Tuesday, March 31, 2015

in other news i'm switching from lexapro (escitalopram) to sertraline because after being on those meds for 6+ months they still felt ineffective and like i was getting worse rather than better. hopefully the new meds help
a lot of things make me angry but one thing i've noticed makes me extra angry is islamaphobia because it directly affects some of the most important people to me, and the constant presence of it, and how normalised it is, never fails to sicken me.

Thursday, February 26, 2015

SO FIRST OF ALL I WOULD LIKE TO SAY THAT IT IS ENTIRELY MY FAULT THIS LIST IS SO LATE AND IF YOU DONT HAVE THE GIFT ON THE DAY THAT IS TOTALLY FINE and i am totally willing to wait if it means awesome present

(last year's list for comparison lmao)

i like

- anything purple or watermelon
- i also like colourful/rainbow stuff

- probably could do with some more purple lipstick tbh

- black over the knee socks
- knee high socks in general
- i'm usually around a size 14-16 for clothes and for shoes

fictional char obsessions are atm
- hitsugaya toshiro
- hanekawa tsubasa
- dave strider
- roxy lalonde
also always steve rogers. captain america the winter soldier is my fav movie. someone get me the poster.

- harry potter/hufflepuff stuff is also cool

- my fave pokemon are espeon, sylveon, glaceon and skitty (in that order)

- i also really really love cats but maybe not a living one right now
- cat things are brill tho

- chocolate is great

- somebody needs to get me fancy soap/bubble bath/shower gel. watermelon excellent but not essential. purple/pink and glittery ideal.

- a cheap purple/pink/silver watch might be nice?

- gift cards & money more than welcome

- no stationery tho, don't quite have the time/use for it atm.

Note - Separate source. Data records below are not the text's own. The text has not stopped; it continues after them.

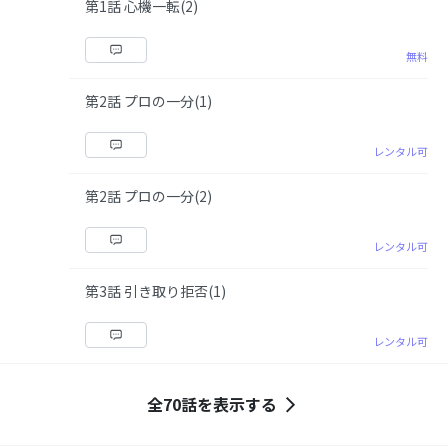
第1話 心機一転(2)
無料
第2話 プロの一分(1)
レンタル可
第2話 プロの一分(2)
レンタル可
第3話 引き取り拒否(1)
レンタル可
全70話を表示する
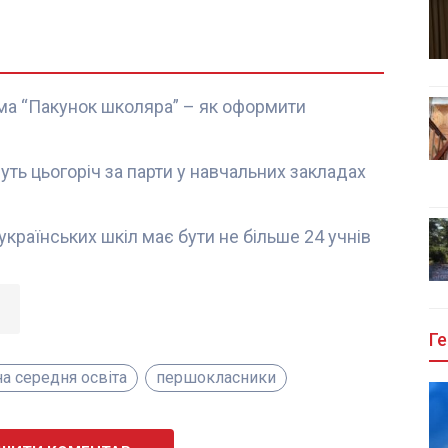
ма “Пакунок школяра” – як оформити
ть цьогоріч за парти у навчальних закладах
українських шкіл має бути не більше 24 учнів
Ге
на середня освіта
першокласники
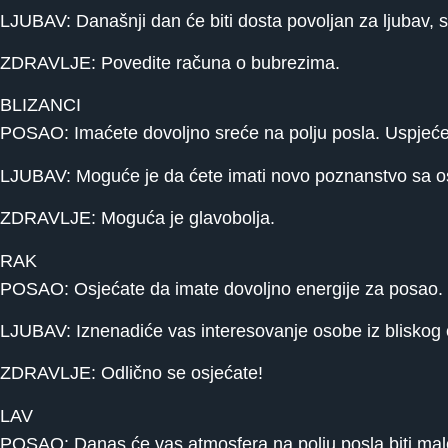
LJUBAV: Današnji dan će biti dosta povoljan za ljubav,
ZDRAVLJE: Povedite računa o bubrezima.
BLIZANCI
POSAO: Imaćete dovoljno sreće na polju posla. Uspjećete
LJUBAV: Moguće je da ćete imati novo poznanstvo sa os
ZDRAVLJE: Moguća je glavobolja.
RAK
POSAO: Osjećate da imate dovoljno energije za posao. P
LJUBAV: Iznenadiće vas interesovanje osobe iz bliskog ok
ZDRAVLJE: Odlično se osjećate!
LAV
POSAO: Danas će vas atmosfera na polju posla biti malo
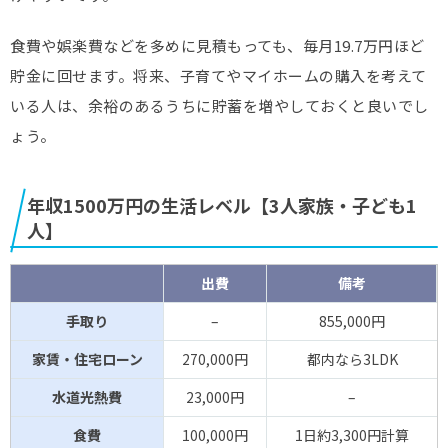
食費や娯楽費などを多めに見積もっても、毎月19.7万円ほど
貯金に回せます。将来、子育てやマイホームの購入を考えて
いる人は、余裕のあるうちに貯蓄を増やしておくと良いでし
ょう。
年収1500万円の生活レベル【3人家族・子ども1
人】
出費
備考
手取り
–
855,000円
家賃・住宅ローン
270,000円
都内なら3LDK
水道光熱費
23,000円
–
食費
100,000円
1日約3,300円計算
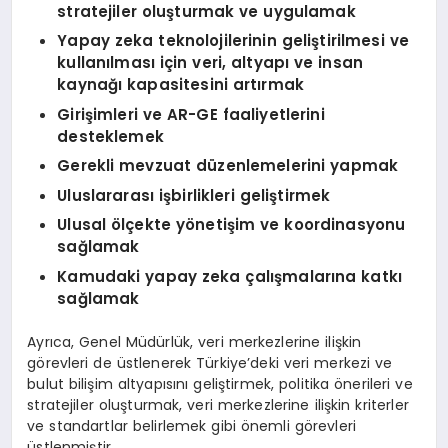
stratejiler oluşturmak ve uygulamak
Yapay zeka teknolojilerinin geliştirilmesi ve
kullanılması için veri, altyapı ve insan
kaynağı kapasitesini artırmak
Girişimleri ve AR-GE faaliyetlerini
desteklemek
Gerekli mevzuat düzenlemelerini yapmak
Uluslararası işbirlikleri geliştirmek
Ulusal ölçekte yönetişim ve koordinasyonu
sağlamak
Kamudaki yapay zeka çalışmalarına katkı
sağlamak
Ayrıca, Genel Müdürlük, veri merkezlerine ilişkin
görevleri de üstlenerek Türkiye’deki veri merkezi ve
bulut bilişim altyapısını geliştirmek, politika önerileri ve
stratejiler oluşturmak, veri merkezlerine ilişkin kriterler
ve standartlar belirlemek gibi önemli görevleri
üstlenmiştir.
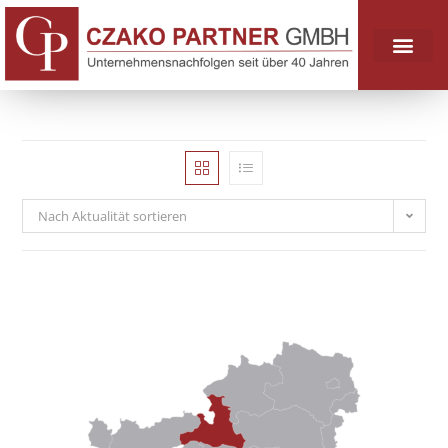
Nach Aktualität sortieren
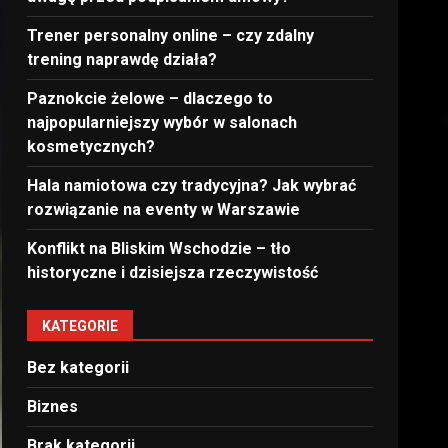
Trener personalny online – czy zdalny
trening naprawdę działa?
Paznokcie żelowe – dlaczego to
najpopularniejszy wybór w salonach
kosmetycznych?
Hala namiotowa czy tradycyjna? Jak wybrać
rozwiązanie na eventy w Warszawie
Konflikt na Bliskim Wschodzie – tło
historyczne i dzisiejsza rzeczywistość
KATEGORIE
Bez kategorii
Biznes
Brak kategorii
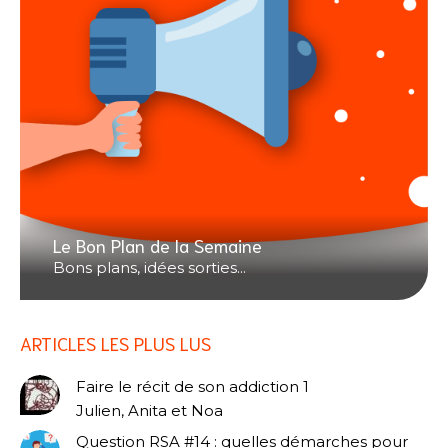
Le Bon Plan de la Semaine
Bons plans, idées sorties...
ARTICLES LES PLUS LUS
Faire le récit de son addiction 1
Julien, Anita et Noa
Question RSA #14 : quelles démarches pour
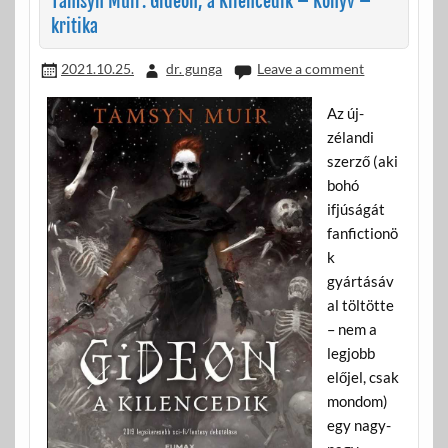
Tamsyn Muir: Gideon, a Kilencedik – Könyv –
o
g
kritika
k
2021.10.25.
dr. gunga
Leave a comment
Az új-
zélandi
szerző (aki
bohó
ifjúságát
fanfictionö
k
gyártásáv
al töltötte
– nem a
legjobb
előjel, csak
mondom)
egy nagy-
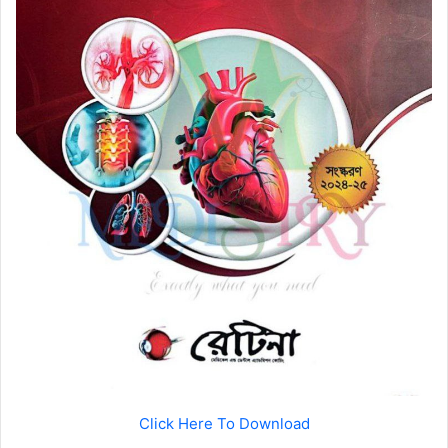
Click Here To Download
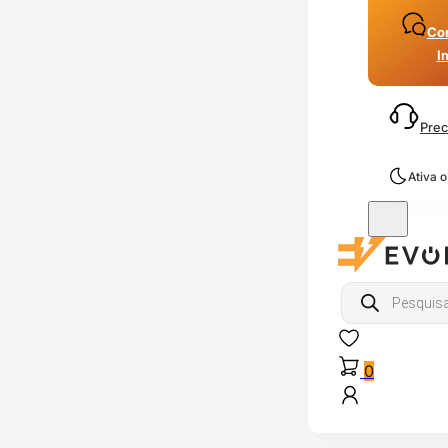
Con
I
Prec
Ativa 
Products
search
0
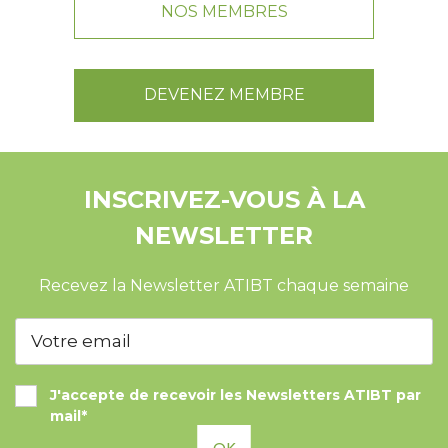
NOS MEMBRES
DEVENEZ MEMBRE
INSCRIVEZ-VOUS À LA
NEWSLETTER
Recevez la Newsletter ATIBT chaque semaine
J'accepte de recevoir les Newsletters ATIBT par
mail*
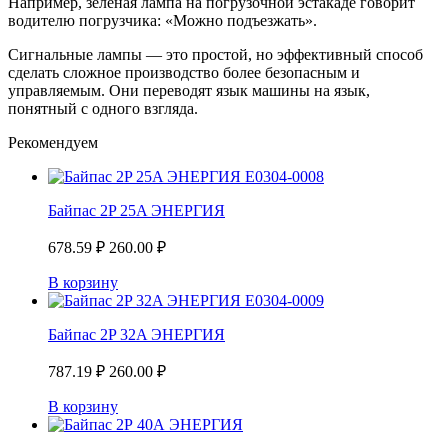
Например, зелёная лампа на погрузочной эстакаде говорит
водителю погрузчика: «Можно подъезжать».
Сигнальные лампы — это простой, но эффективный способ
сделать сложное производство более безопасным и
управляемым. Они переводят язык машины на язык,
понятный с одного взгляда.
Рекомендуем
Байпас 2P 25A ЭНЕРГИЯ
678.59
₽
260.00
₽
В корзину
Байпас 2P 32A ЭНЕРГИЯ
787.19
₽
260.00
₽
В корзину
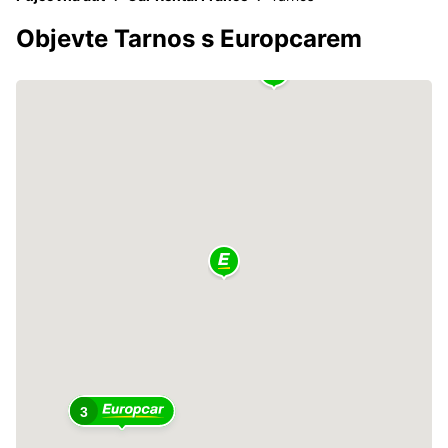
Objevte Tarnos s Europcarem
3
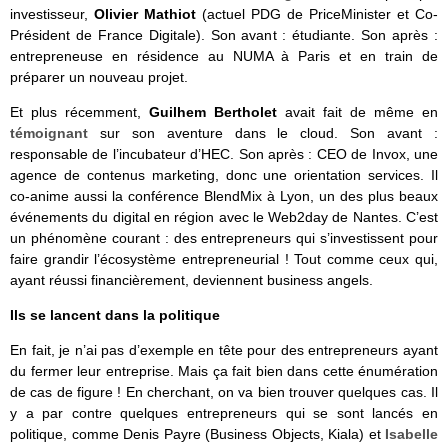
investisseur,
Olivier Mathiot
(actuel PDG de PriceMinister et Co-
Président de France Digitale). Son avant : étudiante. Son après :
entrepreneuse en résidence au NUMA à Paris et en train de
préparer un nouveau projet.
Et plus récemment,
Guilhem Bertholet
avait fait de même en
témoignant
sur son aventure dans le cloud. Son avant :
responsable de l’incubateur d’HEC. Son après : CEO de Invox, une
agence de contenus marketing, donc une orientation services. Il
co-anime aussi la conférence BlendMix à Lyon, un des plus beaux
événements du digital en région avec le Web2day de Nantes. C’est
un phénomène courant : des entrepreneurs qui s’investissent pour
faire grandir l’écosystème entrepreneurial ! Tout comme ceux qui,
ayant réussi financièrement, deviennent business angels.
Ils se lancent dans la politique
En fait, je n’ai pas d’exemple en tête pour des entrepreneurs ayant
du fermer leur entreprise. Mais ça fait bien dans cette énumération
de cas de figure ! En cherchant, on va bien trouver quelques cas. Il
y a par contre quelques entrepreneurs qui se sont lancés en
politique, comme Denis Payre (Business Objects, Kiala) et
Isabelle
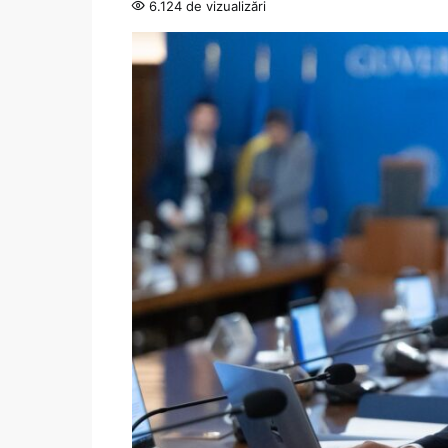
6.124 de vizualizări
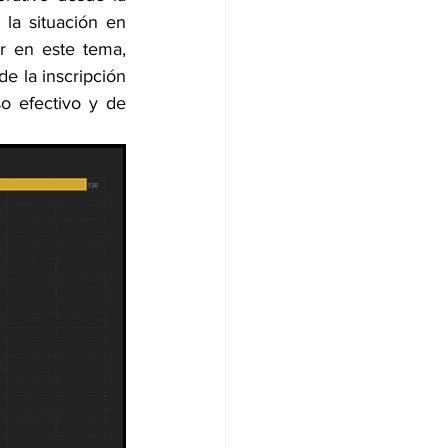
la situación en 
 en este tema, 
e la inscripción 
o efectivo y de 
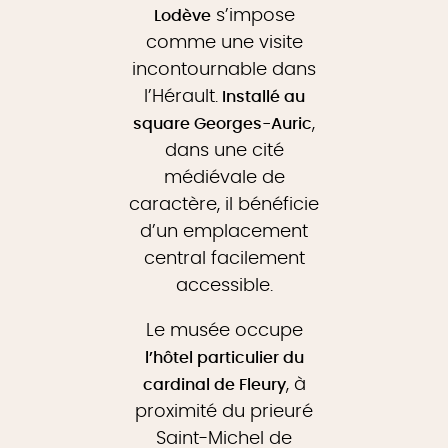
s’impose
Lodève
comme une visite
incontournable dans
l’Hérault.
Installé au
,
square Georges-Auric
dans une cité
médiévale de
caractère, il bénéficie
d’un emplacement
central facilement
accessible.
Le musée occupe
l’hôtel particulier du
, à
cardinal de Fleury
proximité du prieuré
Saint-Michel de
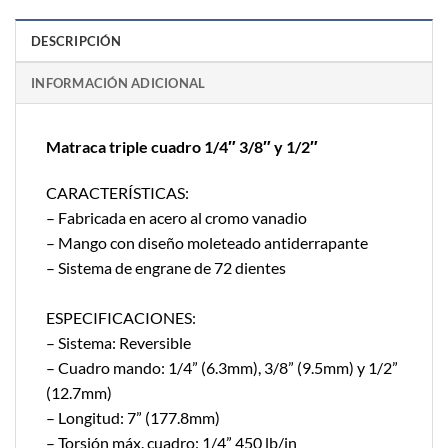
DESCRIPCIÓN
INFORMACIÓN ADICIONAL
Matraca triple cuadro 1/4″ 3/8″ y 1/2″
CARACTERÍSTICAS:
– Fabricada en acero al cromo vanadio
– Mango con diseño moleteado antiderrapante
– Sistema de engrane de 72 dientes
ESPECIFICACIONES:
– Sistema: Reversible
– Cuadro mando: 1/4” (6.3mm), 3/8” (9.5mm) y 1/2”
(12.7mm)
– Longitud: 7” (177.8mm)
– Torsión máx. cuadro: 1/4” 450 lb/in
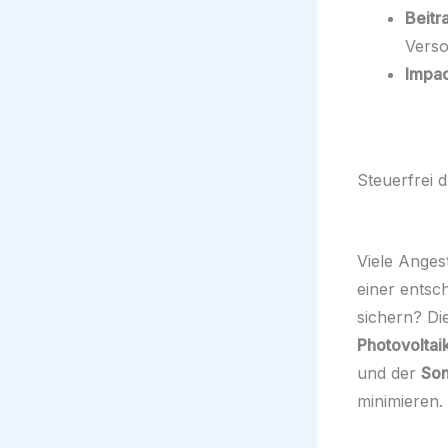
Beitr
Verso
Impac
Steuerfrei 
Viele Anges
einer entsc
sichern? Di
Photovoltai
und der
Son
minimieren.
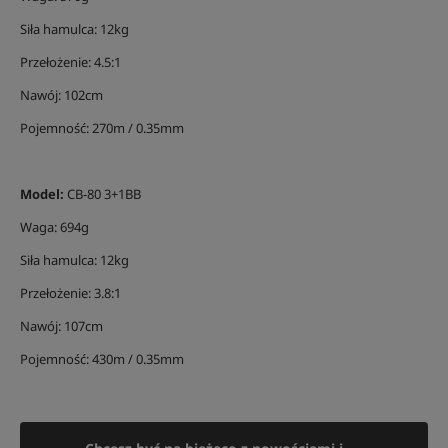
Siła hamulca: 12kg
Przełożenie: 4.5:1
Nawój: 102cm
Pojemność: 270m / 0.35mm
Model:
CB-80 3+1BB
Waga: 694g
Siła hamulca: 12kg
Przełożenie: 3.8:1
Nawój: 107cm
Pojemność: 430m / 0.35mm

- there's got to be something viable on here

- if in doubt chocolate. i like blocks of milk chocolate or maltesers or toblerone or aero or something




Tuesday, February 24, 2015

house adventures

day 2 and i have portioned and frozen my own meat i am a true adult

also the rice burned and we sprayed this vanilla air freshener we just bought and now the house smells like slightly burnt creme brulee, which isnt too bad

Sunday, February 22, 2015

as of this arvo we are finally semi-permanently moving (back) in to my old house and i am looking forward to it and o-week and uni and this semester in general. this holiday has been a huge break but i think i want to get back to life again.
riley makes excellent tea.

Sunday, February 1, 2015

me, watching australian tv: everyone is so white

Wednesday, January 28, 2015

one thing that i keep coming back to time after time is the concept of memories

like there's absolutely no proof that everything you've ever experienced (and are experiencing right now, for that matter) isn't just pre-loaded into you, like how video game characters are programmed.

you've never done anything you remember doing, you just feel like you have (which is just as good?)

so many people love my purple lipstick tho it's wonderful

arts subjects really kill your hand tho o m g

i think i just wrote a really intense IR essay because post-modernism makes SO MUCH SENSE

Tuesday, January 27, 2015

exams don't even scare me i just resent them for being such a waste of my time and life

i really hate exams, not out of nervousness but out of contempt at what an irrelevant method of judging proficiency in a subject they are, and mainly, how absolutely fucking boring they are.

Wednesday, January 21, 2015

it's kind of too noisy here and also too far away from all my friends and too isolated and i can't just jump on a bus to wherever i would normally go and i kind of really miss my own house and my own room and the view of the sunset and.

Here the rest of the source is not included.